== Segment start ==
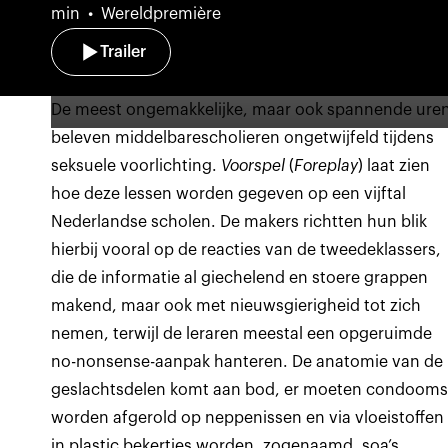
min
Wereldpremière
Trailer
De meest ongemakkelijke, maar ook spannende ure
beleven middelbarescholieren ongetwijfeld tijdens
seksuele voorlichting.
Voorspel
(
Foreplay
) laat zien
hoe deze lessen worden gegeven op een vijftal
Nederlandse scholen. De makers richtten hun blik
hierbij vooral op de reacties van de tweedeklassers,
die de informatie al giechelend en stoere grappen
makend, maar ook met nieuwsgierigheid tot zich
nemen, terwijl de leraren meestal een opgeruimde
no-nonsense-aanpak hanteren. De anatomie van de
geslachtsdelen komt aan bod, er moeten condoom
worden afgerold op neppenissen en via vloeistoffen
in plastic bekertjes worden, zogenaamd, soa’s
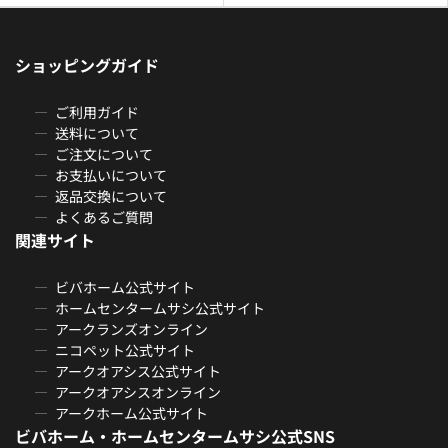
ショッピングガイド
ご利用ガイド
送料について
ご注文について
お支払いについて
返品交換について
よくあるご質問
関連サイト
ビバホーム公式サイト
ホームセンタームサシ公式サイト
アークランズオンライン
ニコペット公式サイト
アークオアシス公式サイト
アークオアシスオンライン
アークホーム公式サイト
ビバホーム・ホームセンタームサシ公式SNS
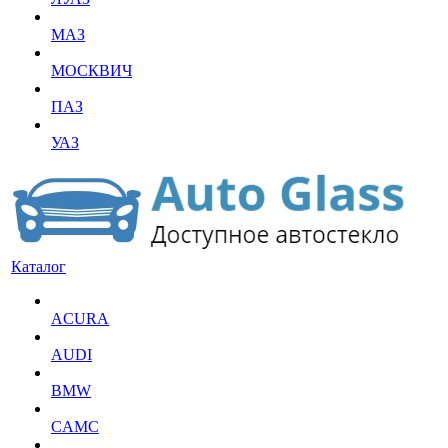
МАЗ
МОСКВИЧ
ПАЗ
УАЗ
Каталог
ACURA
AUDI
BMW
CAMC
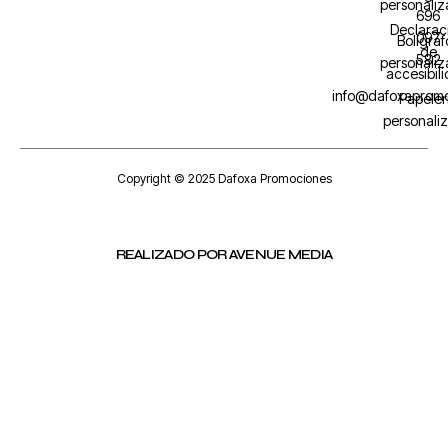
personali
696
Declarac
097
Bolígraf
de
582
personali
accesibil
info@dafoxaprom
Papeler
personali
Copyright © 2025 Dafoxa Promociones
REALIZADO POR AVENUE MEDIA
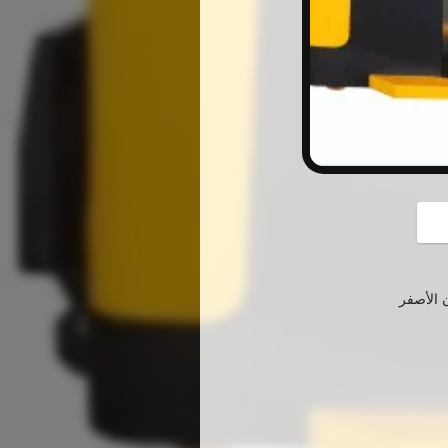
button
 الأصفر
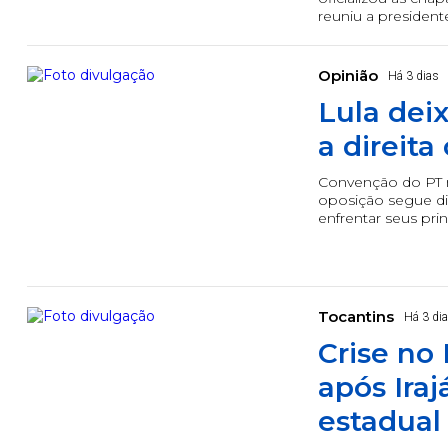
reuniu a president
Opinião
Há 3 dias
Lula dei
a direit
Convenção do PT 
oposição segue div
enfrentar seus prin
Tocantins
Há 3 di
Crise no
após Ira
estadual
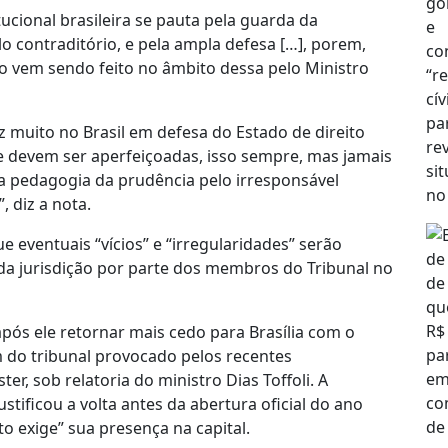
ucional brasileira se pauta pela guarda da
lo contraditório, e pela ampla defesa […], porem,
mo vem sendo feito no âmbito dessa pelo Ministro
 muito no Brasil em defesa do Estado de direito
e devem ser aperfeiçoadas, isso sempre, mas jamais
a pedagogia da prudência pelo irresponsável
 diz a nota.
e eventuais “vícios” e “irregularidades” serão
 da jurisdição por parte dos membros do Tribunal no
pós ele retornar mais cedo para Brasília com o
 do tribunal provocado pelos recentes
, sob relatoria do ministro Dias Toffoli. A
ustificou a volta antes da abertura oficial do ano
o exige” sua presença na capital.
== Segment end ==
▶ [WHAT YOU NEED TO DO] Each entry shown above must be quoted exactly, with its pictures left out.

▶ [OUTPUT FOR THIS TASK]
min
Wereldpremière
Trailer
De meest ongemakkelijke, maar ook spannende ure
beleven middelbarescholieren ongetwijfeld tijdens
seksuele voorlichting.
Voorspel
(
Foreplay
) laat zien
hoe deze lessen worden gegeven op een vijftal
Nederlandse scholen. De makers richtten hun blik
hierbij vooral op de reacties van de tweedeklassers,
die de informatie al giechelend en stoere grappen
makend, maar ook met nieuwsgierigheid tot zich
nemen, terwijl de leraren meestal een opgeruimde
no-nonsense-aanpak hanteren. De anatomie van de
geslachtsdelen komt aan bod, er moeten condoom
worden afgerold op neppenissen en via vloeistoffen
in plastic bekertjes worden, zogenaamd, soa’s
ショッピングガイド
ご利用ガイド
送料について
ご注文について
お支払いについて
返品交換について
よくあるご質問
関連サイト
ビバホーム公式サイト
ホームセンタームサシ公式サイト
アークランズオンライン
ニコペット公式サイト
アークオアシス公式サイト
アークオアシスオンライン
アークホーム公式サイト
ビバホーム・ホームセンタームサシ公式SNS
МАЗ
МОСКВИЧ
ПАЗ
УАЗ
Каталог
ACURA
AUDI
BMW
CAMC
personali
696
Declarac
097
Bolígraf
de
582
personali
accesibil
info@dafoxaprom
Papeler
personali
Copyright © 2025 Dafoxa Promociones
REALIZADO POR AVENUE MEDIA
button
 الأصفر
reuniu a president
Opinião
Há 3 dias
Lula dei
a direit
Convenção do PT 
oposição segue div
enfrentar seus prin
Tocantins
Há 3 di
Crise no
após Ira
estadual
ucional brasileira se pauta pela guarda da
lo contraditório, e pela ampla defesa […], porem,
mo vem sendo feito no âmbito dessa pelo Ministro
 muito no Brasil em defesa do Estado de direito
e devem ser aperfeiçoadas, isso sempre, mas jamais
a pedagogia da prudência pelo irresponsável
 diz a nota.
e eventuais “vícios” e “irregularidades” serão
 da jurisdição por parte dos membros do Tribunal no
pós ele retornar mais cedo para Brasília com o
 do tribunal provocado pelos recentes
, sob relatoria do ministro Dias Toffoli. A
ustificou a volta antes da abertura oficial do ano
o exige” sua presença na capital.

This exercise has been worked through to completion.